Disney exploite à nouveau le filon des méchants et propose Cruella, film de costumes dans lequel Emma Stone campe la vilaine créatrice des 101 Dalmatiens. Peut mieux faire.
Dans le Londres des années 1970, Estella est décidée à se faire un nom dans la mode. Escroc de talent, elle mène une vie criminelle jusqu’au jour où ses créations se font remarquer par la baronne von Hellman, grande créatrice.

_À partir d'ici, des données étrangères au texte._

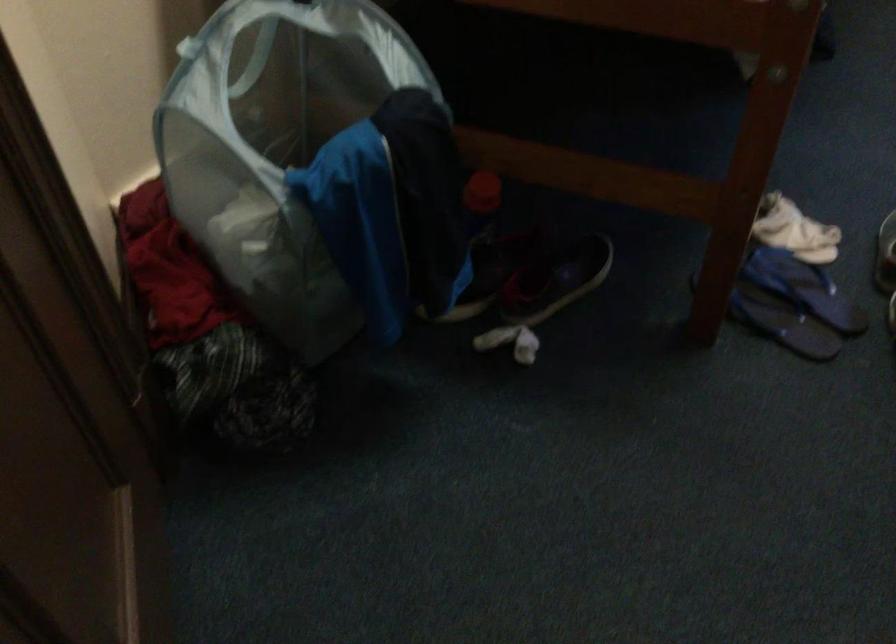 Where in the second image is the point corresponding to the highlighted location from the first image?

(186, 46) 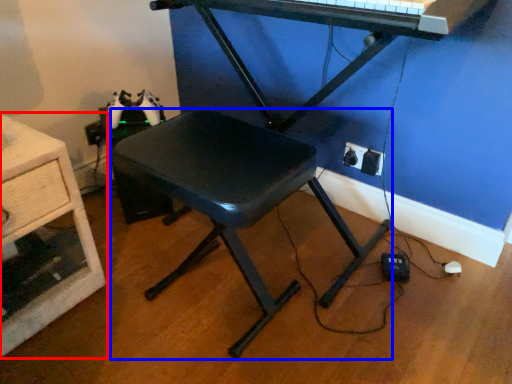 Question: Which object appears farthest to the camera in this image, furniture (highlighted by a red box) or stool (highlighted by a blue box)?

Choices:
 (A) furniture
 (B) stool

Answer: (A) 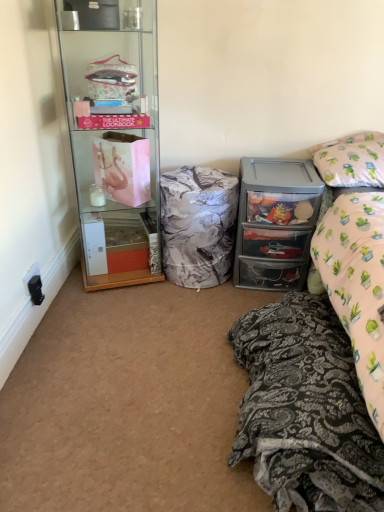 Find the location of `free space in front of clear glass cabinet at left`. free space in front of clear glass cabinet at left is located at coordinates (119, 315). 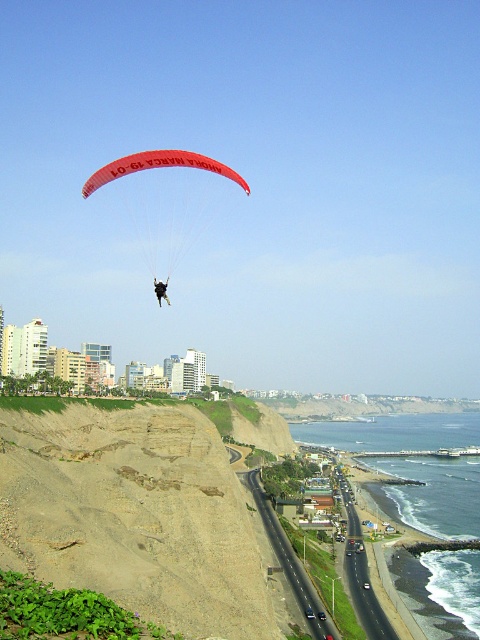 You are standing on the cliff overlooking the coast and see the red nylon parachute at center. If you want to take a photo of it with your smartphone, will it appear large enough in the frame?

The red nylon parachute at center is 126.23 meters away from the viewer. At this distance, the smartphone camera may struggle to capture the parachute clearly or make it appear large in the frame without zooming. Consider using a zoom lens or moving closer for a better shot.

You are a pilot observing two parachutes in the sky. The red nylon parachute at center and the black fabric parachute at upper center. Which parachute is closer to you?

The red nylon parachute at center is closer to you because it is further to the viewer than the black fabric parachute at upper center.

You are a photographer trying to capture the paraglider scene. You notice the red nylon parachute at center and the black fabric parachute at upper center. Which parachute should you focus on to get a wider shot without zooming in?

The red nylon parachute at center should be focused on because its width is larger than the black fabric parachute at upper center, making it easier to capture in a wider shot without zooming in. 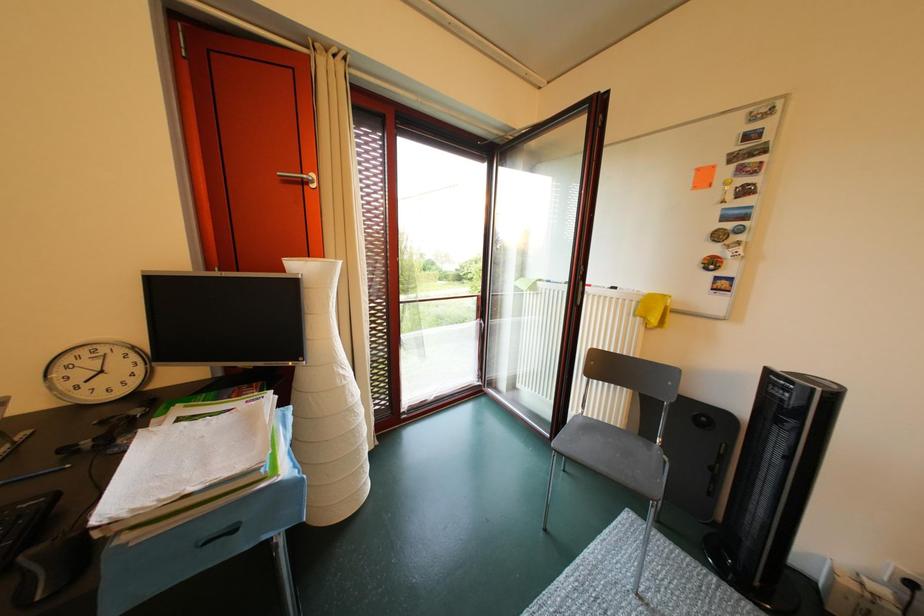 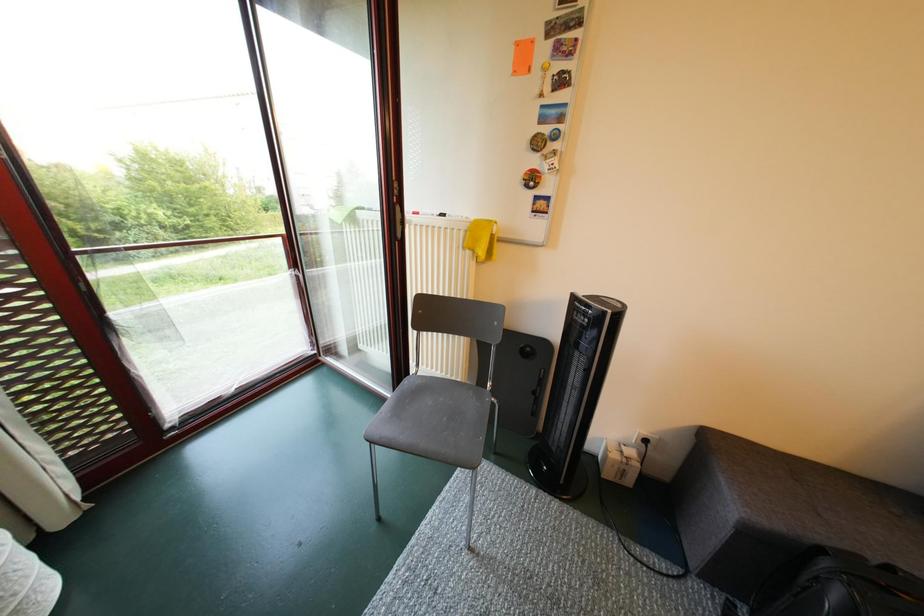 Question: Based on the continuous images, in which direction is the camera rotating? Reply with the corresponding letter.

Choices:
 (A) Left
 (B) Right
 (C) Up
 (D) Down

Answer: (B) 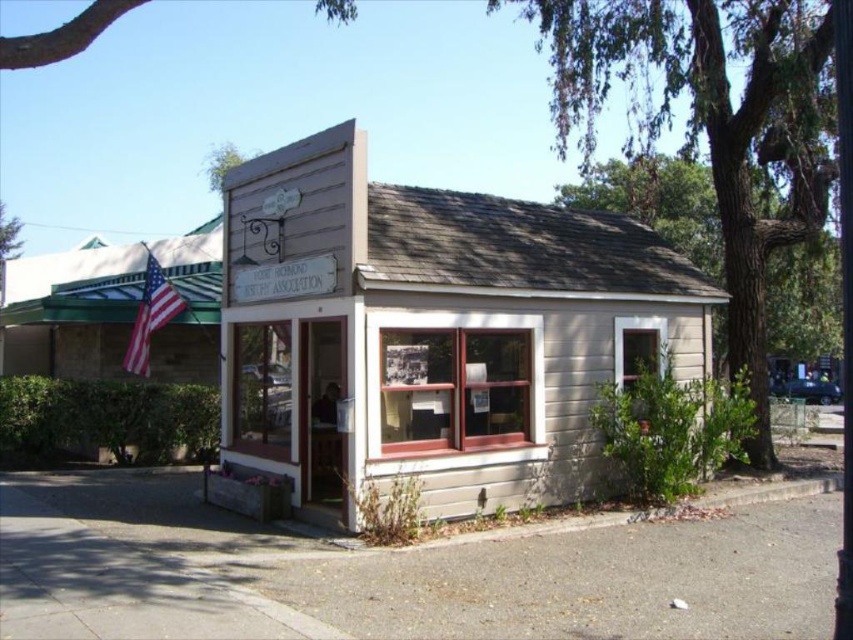 You are standing in front of the building and want to place a new plaque next to the wooden signboard at center. Which direction should you move relative to the matte american flag at left to position the plaque correctly?

You should move to the right of the matte american flag at left to position the plaque next to the wooden signboard at center, since the wooden signboard at center is located to the right of the matte american flag at left.

You are standing at the entrance of the building and want to place a new plaque between the wooden signboard at center and the matte american flag at left. If the plaque requires 2 meters of space, will there be enough room?

The wooden signboard at center is 4.79 meters away from the matte american flag at left, so placing a plaque requiring 2 meters of space between them would be possible as the distance is sufficient.

You are standing in front of the Fort Ross Historical Association building and need to determine the relative positions of two points marked on the building. Which point is closer to you, point (534, 481) or point (154, 273)?

Point (534, 481) is closer to the viewer than point (154, 273).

Pour s’accaparer les sommets du box office international, l’empire Disney ne table pas uniquement sur les redites live-action : sa politique nostalgique exploite aussi l’attrait du grand public pour ses méchants les plus représentatifs. Après avoir conté le passé trouble (et larmoyant) de Maléfique dans le film éponyme – production sage et plus portée sur les dents blanches d’Angelina Jolie que sur l’aura luciférienne de son sujet –, le studio exhibe les débuts de la créatrice de mode Cruella d’Enfer, celle-là même qui harcèle la horde des 101 Dalmatiens. Craig Gillespie nous ramène à un temps où la diablesse se présentait sous le doux nom d’Estella et aspirait à s’imposer dans son domaine de prédilection, plein de tissus, coupes et égos à froisser. Le réalisateur du biopic Moi, Tonya y fait tournoyer sa caméra, happé par le rocambolesque du milieu, fidèle aux défilés et leur tournure punk. Cruella prend la forme d’un music-hall long de deux heures – on ne les sent guère – durant lesquelles le réalisateur australien slalome entre créateurs et créations, joutes artistiques et vengeance personnelle. Un film de costumes, assurément, auto-alimenté par les bizarreries de ses personnages, la fièvre de l’époque, ses crises sociales et économiques, et le duel stylistique qui soutient son scénario. Il n’en est que plus crispant de constater que ce spectacle festif masque un script perclus de bourdes, non-sens et prévisibilités : défaillances d’un produit manufacturé Disney somme toute banal.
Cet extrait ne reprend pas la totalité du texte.